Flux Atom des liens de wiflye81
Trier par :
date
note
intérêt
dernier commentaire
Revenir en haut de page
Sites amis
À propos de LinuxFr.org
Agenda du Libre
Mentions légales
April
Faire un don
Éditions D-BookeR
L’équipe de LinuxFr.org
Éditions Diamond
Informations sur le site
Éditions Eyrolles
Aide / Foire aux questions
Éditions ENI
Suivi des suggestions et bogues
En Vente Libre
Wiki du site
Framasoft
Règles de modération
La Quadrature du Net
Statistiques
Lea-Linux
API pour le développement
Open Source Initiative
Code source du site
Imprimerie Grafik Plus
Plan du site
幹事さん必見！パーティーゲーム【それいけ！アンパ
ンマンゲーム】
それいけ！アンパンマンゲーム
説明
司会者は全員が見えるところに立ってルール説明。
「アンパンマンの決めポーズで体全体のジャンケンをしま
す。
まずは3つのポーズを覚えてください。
==
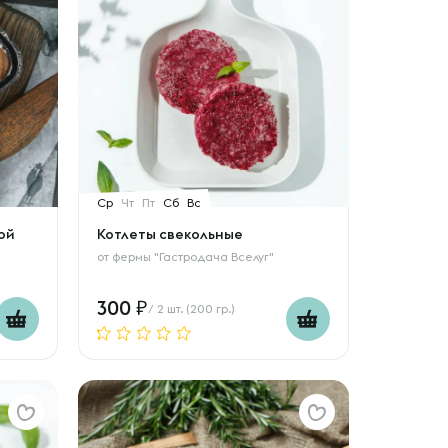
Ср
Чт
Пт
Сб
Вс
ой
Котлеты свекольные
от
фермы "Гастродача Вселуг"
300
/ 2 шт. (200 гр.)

→ Work to be completed: In the listing above, find the line containing "Éditions D-BookeR" and the line containing "まずは3つのポーズを覚えてください。", then retype both and every line between them exactly, with nothing else.

→ Exercise result:
Éditions D-BookeR
L’équipe de LinuxFr.org
Éditions Diamond
Informations sur le site
Éditions Eyrolles
Aide / Foire aux questions
Éditions ENI
Suivi des suggestions et bogues
En Vente Libre
Wiki du site
Framasoft
Règles de modération
La Quadrature du Net
Statistiques
Lea-Linux
API pour le développement
Open Source Initiative
Code source du site
Imprimerie Grafik Plus
Plan du site
幹事さん必見！パーティーゲーム【それいけ！アンパ
ンマンゲーム】
それいけ！アンパンマンゲーム
説明
司会者は全員が見えるところに立ってルール説明。
「アンパンマンの決めポーズで体全体のジャンケンをしま
す。
まずは3つのポーズを覚えてください。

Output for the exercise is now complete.